For Cristine Frantz, a desire to pay it forward is what motivates her.
As a family liaison at the Emergency Department at WellSpan York Hospital, Frantz’s job is to help families while their loved ones are in the hospital.
At one time, she suffered with her own medical issues and was in and out of the hospital. She knew this took a toll on her husband and three sons.
“I saw what my family went through and I always thought if I can help a family get through what could be the hardest time of their lives, I would seize the opportunity,” Frantz said.
And, that opportunity arose two years ago, when she became part of the team at WellSpan York Hospital. As a family liaison, she advocates for the families to help them feel informed, valued and she also helps them deal with traumatic situations.
“Every patient and family that walks through that ED is treated with the utmost respect and part of my job is making sure they know they are not alone,” she said.
Frantz was recently honored as a healthcare hero by the Central Penn Business Journal. Selected in the “Health Care Specialties Hero” category, she will be honored later this month in a virtual ceremony.
Being nominated a healthcare hero: “I feel so honored to be representing WellSpan and the liaison team,” she said. “I look at everyone who works in the hospital setting as a ‘healthcare hero.’ It takes a lot of compassion and understanding to get through a day. Not only with patients and families, but with each other. It is important to let your co-workers know how important they are and how much they are appreciated for all they do.”
Highlights of your job: Not only does Frantz greet patients and their families, but she also enforces the visitation policy and deescalates situations when they arise.
“Fear is a natural response of not knowing and we are there to lessen those fears and provide comfort in any way possible,” she explained. “It is so important to let the family and patient know they are cared about and we only have their best interests at heart.”
Whether it’s holding a hand or hugging a family member, she also grieves with these families during the worst times in their lives.
“If a patient passes, we stay with the family as the doctor delivers the news,” she said. “We help them through the shock and devastation they are feeling at that point.”
She finds resources for families who may need a chaplain or help with bereavement and counseling. And, she also serves on the hospital’s trauma team.
“If a patient comes in and we have no identity or family information, it is our job to find out who they are and locate family,” she said. “There have been many times where this has occurred and contacting the family is done with the utmost discretion and compassion. When the family does arrive, we make sure communication with the physician is a top priority. It is hard not having answers and for families, a short period of time of not knowing can seem like an eternity.”
Advice for those entering your field: “You can’t take things personally. You are there to help in some very tragic situations, so stay strong and use your instincts on what is the best way to handle each situation. There is a lot of self-satisfaction just knowing you were there for someone in a time of need.”

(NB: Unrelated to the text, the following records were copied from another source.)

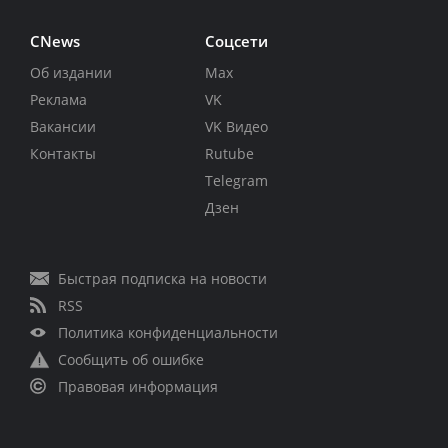
CNews
Соцсети
Об издании
Max
Реклама
VK
Вакансии
VK Видео
Контакты
Rutube
Telegram
Дзен
Быстрая подписка на новости
RSS
Политика конфиденциальности
Сообщить об ошибке
Правовая информация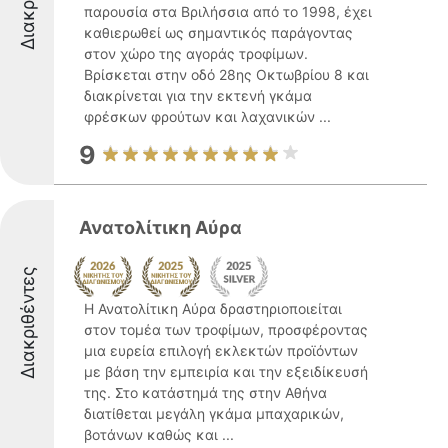
παρουσία στα Βριλήσσια από το 1998, έχει
καθιερωθεί ως σημαντικός παράγοντας
στον χώρο της αγοράς τροφίμων.
Βρίσκεται στην οδό 28ης Οκτωβρίου 8 και
διακρίνεται για την εκτενή γκάμα
φρέσκων φρούτων και λαχανικών ...
9
Ανατολίτικη Αύρα
Διακριθέντες
Η Ανατολίτικη Αύρα δραστηριοποιείται
στον τομέα των τροφίμων, προσφέροντας
μια ευρεία επιλογή εκλεκτών προϊόντων
με βάση την εμπειρία και την εξειδίκευσή
της. Στο κατάστημά της στην Αθήνα
διατίθεται μεγάλη γκάμα μπαχαρικών,
βοτάνων καθώς και ...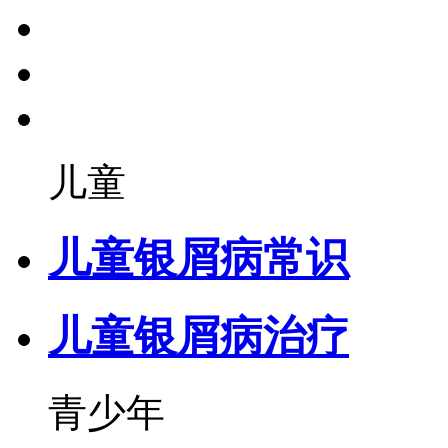
儿童
儿童银屑病常识
儿童银屑病治疗
青少年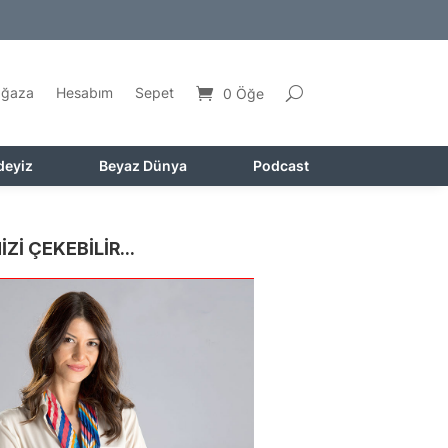
ğaza
Hesabım
Sepet
0 Öğe
deyiz
Beyaz Dünya
Podcast
İZİ ÇEKEBİLİR...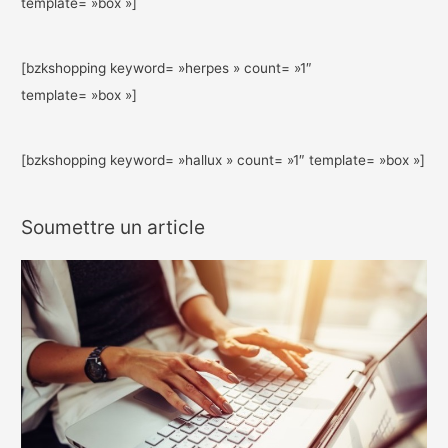
template= »box »]
[bzkshopping keyword= »herpes » count= »1″
template= »box »]
[bzkshopping keyword= »hallux » count= »1″ template= »box »]
Soumettre un article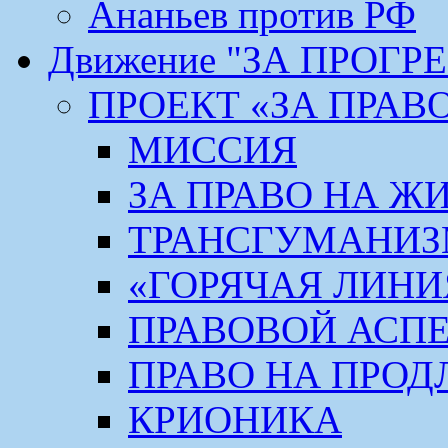
Ананьев против РФ
Движение "ЗА ПРОГР
ПРОЕКТ «ЗА ПРАВ
МИССИЯ
ЗА ПРАВО НА Ж
ТРАНСГУМАНИ
«ГОРЯЧАЯ ЛИНИ
ПРАВОВОЙ АСП
ПРАВО НА ПРОД
КРИОНИКА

Working during the pandemic: During the pandemic when no visitors were permitted in the hospital, Frantz often communicated by phone to provide updates to families. Patients were there alone so she often assured them that that they were in great hands.
“I am a hugger. I calm people with a hug and positive communication. I couldn’t change who I am because of COVID-19. A mother was in tears one night and I asked her if I could give her a hug. The mom said she found it so refreshing and in spite of COVID-19 to be hugged.”

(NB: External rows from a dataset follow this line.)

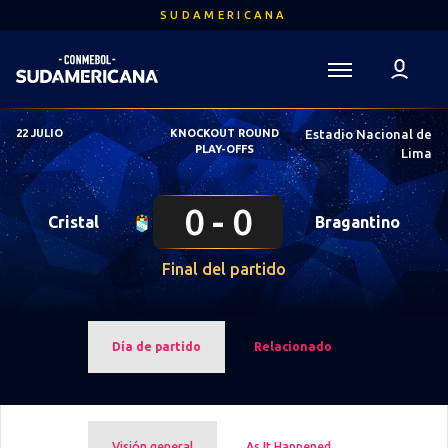
Saltar
SUDAMERICANA
al
contenido
principal
Volver a la página de inicio
Sudamericana
22 JULIO
KNOCKOUT ROUND
Estadio Nacional de
Mega
PLAY-OFFS
Lima
Navigation
0
0
Cristal
Bragantino
Final del partido
Día de partido
Relacionado
Visión general
As It Happened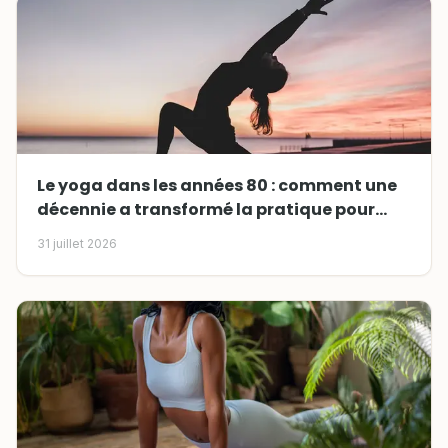
Le yoga dans les années 80 : comment une
décennie a transformé la pratique pour
toujours
31 juillet 2026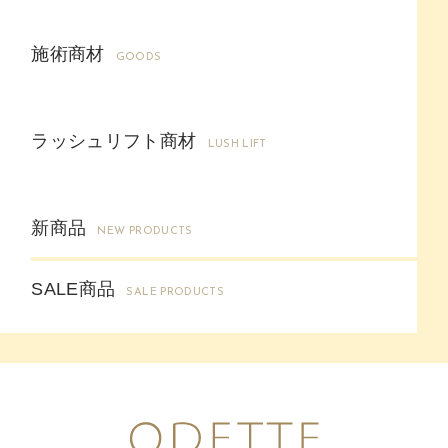
施術商材
GOODS
ラッシュリフト商材
LUSH LIFT
新商品
NEW PRODUCTS
SALE商品
SALE PRODUCTS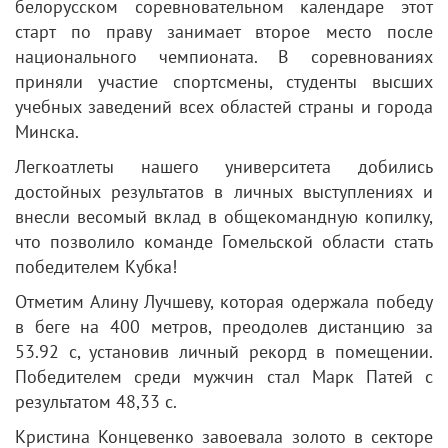
белорусском соревновательном календаре этот
старт по праву занимает второе место после
национального чемпионата. В соревнованиях
приняли участие спортсмены, студенты высших
учебных заведений всех областей страны и города
Минска.
Легкоатлеты нашего университета добились
достойных результатов в личных выступлениях и
внесли весомый вклад в общекомандную копилку,
что позволило команде Гомельской области стать
победителем Кубка!
Отметим Алину Лучшеву, которая одержала победу
в беге на 400 метров, преодолев дистанцию за
53.92 с, установив личный рекорд в помещении.
Победителем среди мужчин стал Марк Патей с
результатом 48,33 с.
Кристина Концевенко завоевала золото в секторе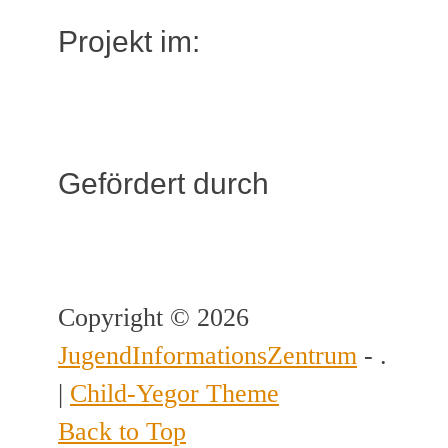
Projekt im:
Gefördert durch
Copyright © 2026
JugendInformationsZentrum
- .
|
Child-Yegor Theme
Back to Top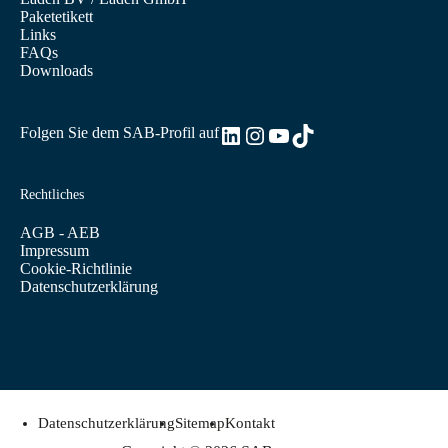
Paketetikett
Links
FAQs
Downloads
LinkedIn
Instagram
YouTube
TikTok
Folgen Sie dem SAB-Profil auf
Rechtliches
AGB - AEB
Impressum
Cookie-Richtlinie
Datenschutzerklärung
Datenschutzerklärung
Sitemap
Kontakt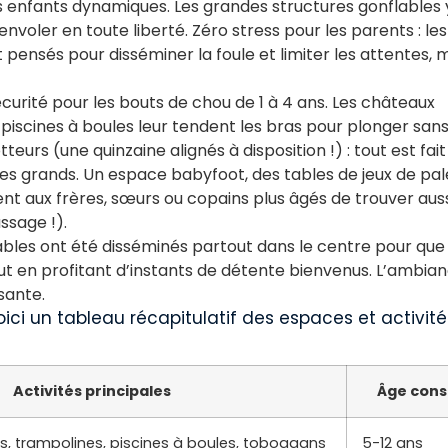
 enfants dynamiques. Les grandes structures gonflables 
nvoler en toute liberté. Zéro stress pour les parents : les
t pensés pour disséminer la foule et limiter les attentes
écurité pour les bouts de chou de 1 à 4 ans. Les châteaux
ni-piscines à boules leur tendent les bras pour plonger sans
urs (une quinzaine alignés à disposition !) : tout est fai
s grands. Un espace babyfoot, des tables de jeux de pal
t aux frères, sœurs ou copains plus âgés de trouver auss
ssage !).
ables ont été disséminés partout dans le centre pour que 
 tout en profitant d’instants de détente bienvenus. L’ambia
sante.
oici un tableau récapitulatif des espaces et activité
Activités principales
Âge conse
es, trampolines, piscines à boules, toboggans
5-12 ans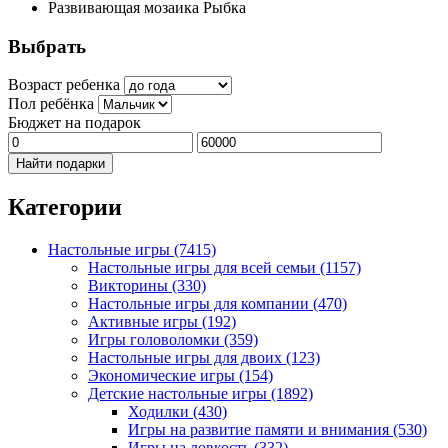
Развивающая мозаика Рыбка
Выбрать
Возраст ребенка
Пол ребёнка
Бюджет на подарок
Найти подарки
Категории
Настольные игры
(7415)
Настольные игры для всей семьи
(1157)
Викторины
(330)
Настольные игры для компании
(470)
Активные игры
(192)
Игры головоломки
(359)
Настольные игры для двоих
(123)
Экономические игры
(154)
Детские настольные игры
(1892)
Ходилки
(430)
Игры на развитие памяти и внимания
(530)
Игры на ловкость
(332)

Most rewarding days at work: “When I’m working with a family and at the end, they thank me and say they couldn’t have gotten through this without me.”
One particular night stands out for Frantz as she explained how she helped a man who had just lost his wife.

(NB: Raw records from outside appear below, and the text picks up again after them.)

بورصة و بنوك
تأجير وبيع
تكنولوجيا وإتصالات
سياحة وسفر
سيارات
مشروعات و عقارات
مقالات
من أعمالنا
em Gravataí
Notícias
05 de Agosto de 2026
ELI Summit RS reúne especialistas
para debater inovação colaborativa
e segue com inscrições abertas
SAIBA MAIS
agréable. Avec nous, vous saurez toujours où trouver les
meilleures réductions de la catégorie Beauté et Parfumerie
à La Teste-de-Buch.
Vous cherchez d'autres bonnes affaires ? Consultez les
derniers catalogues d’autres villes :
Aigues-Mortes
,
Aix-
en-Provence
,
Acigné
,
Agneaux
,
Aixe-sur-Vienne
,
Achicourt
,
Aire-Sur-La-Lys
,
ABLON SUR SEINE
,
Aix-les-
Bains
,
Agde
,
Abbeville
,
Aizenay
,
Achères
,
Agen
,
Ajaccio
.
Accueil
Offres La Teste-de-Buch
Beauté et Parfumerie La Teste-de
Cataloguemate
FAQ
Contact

“To say he was devastated is putting it mildly,” she recalled. “I helped him make phone calls and I gave him time alone to try and comprehend all that happened.”
Frantz was also there when he just needed to talk.
“We talked and talked, about anything – his life, his wife and anything that brought him some peace at that time. He didn’t know how he was going to make it without her as he really had no one. One moment at a time I told him. Don’t worry about tomorrow and what that day may bring.”